Niemiec rzeczywiście odniósł zwycięstwo, ale po latach, dysponując znacznie większą ilością relacji, a przede wszystkim wieloma zdjęciami, możemy zweryfikować przytoczony wyżej opis. Niemiecki pilot znacznie przesadził i rozbudował swoja relację, pisząc o katastrofie i eksplozji bomb i paliwa. Trudno jednoznacznie ustalić, dlaczego większość polskich opracowań historycznych podawała, podobnie jak strona niemiecka, że po zabiciu strzelca Mieczysława Mazura, plut. Buczyłko i kpt. Edward Alberti wyskoczyli ze spadochronami. Tak nie było. Wyskoczył jedynie dowódca załogi (Alberti), to wyjaśnia pierwszą część wspomnień Niemca - w ułamku sekundy widział postać i spadochron. Polski pilot, pomimo że samolot był uszkodzony i płonął, szybko obniżył wysokość i wylądował - na polach wsi Olszynki i Katarzyna, w rejonie Piotrkowa. Poległego Mieczysława Mazura (ur. w 1916 roku plut. podchorąży rezerwy) pochowano na cmentarzu we wsi Olszynki.

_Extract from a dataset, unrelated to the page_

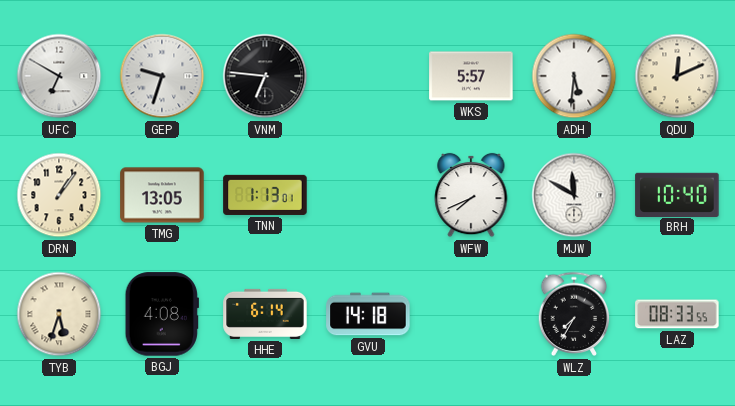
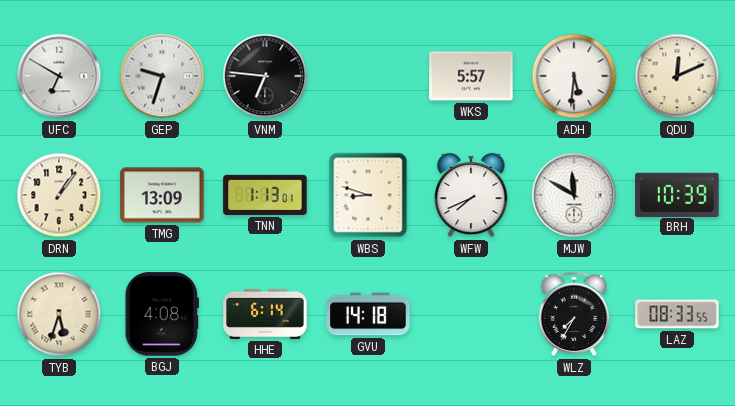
TMG: 13:05 -> 13:09
WBS: none -> 8:48
BRH: 10:40 -> 10:39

Przygotowując niniejszy artykuł, rozmawiałem z najstarszym wnukiem Wacława Buczyłki - Miłoszem Buczyłką. Bohater nalotu na Oławę zmarł w 1988 roku, ale przed śmiercią często powracał wspomnieniami do wydarzeń z września 1939. Według rodzinnych wspomnień, „dziadek Wacek” po ataku Niemca nie wyskoczył ze spadochronem. Wspominał również o uszkodzeniu osłony kabiny - co uniemożliwiło szybkie opuszczenie płonącej maszyny We wspomnieniach Wacława Buczyłki, swoje cudowne ocalenie zawdzięcza - jak mówił - Matce Boskiej. Lądując, modlił się i miał przy sobie różaniec. Po przyziemieniu wypadł z samolotu, odnosząc na szczęście umiarkowane obrażenia, oprócz wcześniejszych poparzeń w płonącej kabinie. Samolot znajdował się po polskiej stronie frontu, uratowany pilot nie trafił do niewoli, udzielono mu pomocy, wkrótce przedostał się do Rumunii i dalej do Anglii.
Analiza fotografii
Zachowało się kilkadziesiąt zdjęć „Karasia” plutonowego Buczyłki, oznaczonego symbolem D-1. Zdjęcia były wykonane przez różnych żołnierzy niemieckich - a wiadomo, wszyscy chętnie się fotografowali przy zestrzelonej maszynie z biało-czerwoną szachownicą. Kolejne ujęcia dokumentują powolną późniejszą destrukcję wraku. Analizując dokładnie zdjęcie, widzimy liczne otwory i zniszczenia - co oznacza bliski i celny ostrzał z Messerschmitta. Karaś nie był opancerzony, pilot i dowódca nie zostali postrzeleni, od pocisków osłonił własnym ciałem strzelec Mazur. W. Buczyłko wylądował bez problemu, nawet nie wyłamał podwozia, ale widać że samolot po zatrzymaniu płonął. Nie było eksplozji bomb i paliwa, widzimy ogon i usterzenie, całe i nieuszkodzone zewnętrze płaty skrzydeł oraz silnik z połamanym śmigłem. W wyniku pożaru skrzydła samoczynnie (podpierane przez golenie podwozia) ustawiły się w pozycji pionowej - na kolejnych zdjęciach są już odwrócone - przewrócili je niemieccy żołnierze. Ostatnie fotografie przedstawiają silnik i przewrócony ogon samolotu, oraz pozostałe części zgromadzone w jednym miejscu - zapewne w celu odwiezienia i złomowania.